With more and more homeowners looking for ways to be more sustainable when undertaking a home improvement project, wood flooring fits the bill perfectly compared to a number of flooring alternatives.

With more and more homeowners looking for ways to be more sustainable when undertaking a home improvement project, wood flooring fits the bill perfectly compared to a number of flooring alternatives.

However, it can be difficult for consumers to make environmentally valuable choices — quality, price, certifications and marketing pitches can be a lot to digest.

Beyond that, acquiring the correct information about different timber products can also be a challenge that’s hard to deal with.

Why wood flooring is a more sustainable choice

Being a natural product, timber flooring uses less energy and produces very little waste during the manufacturing process than other materials.

Because the goal is to use 100% of the raw material from harvested trees, waste products which can include bark, wood chips, wood shavings, and sawdust, are typically saved and used to fuel boilers, to heat the facility, produce wood bricks and fibreboards, or for other purposes.

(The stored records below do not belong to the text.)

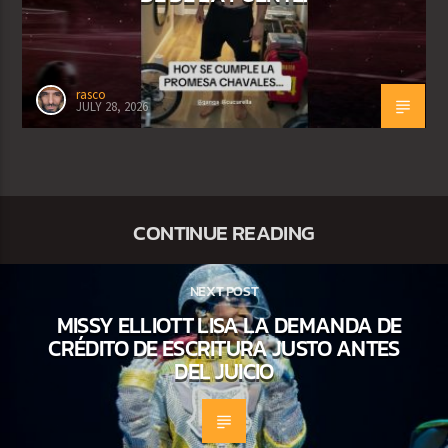
rasco
JULY 28, 2026
CONTINUE READING
NEXT POST
MISSY ELLIOTT LISA LA DEMANDA DE
CRÉDITO DE ESCRITURA JUSTO ANTES
DEL JUICIO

This alone makes timber a clear sustainable, environmentally-friendly choice.

For this reason, sustainable wood flooring is of a far higher standard. It should not only look good in your home but should impact the environment throughout its life cycle.

Buy your flooring from a supplier with an excellent reputation

While most wood flooring retailers are reputable, some are guilty of misleading practices called “greenwashing with logos”. This means the retailer is purposely unethical and gives a false impression that ALL of the products they carry are certified sustainable.

It is, therefore, crucial to ask questions and clarify that the product you are looking to purchase is sustainable, or comes from sustainably managed forests.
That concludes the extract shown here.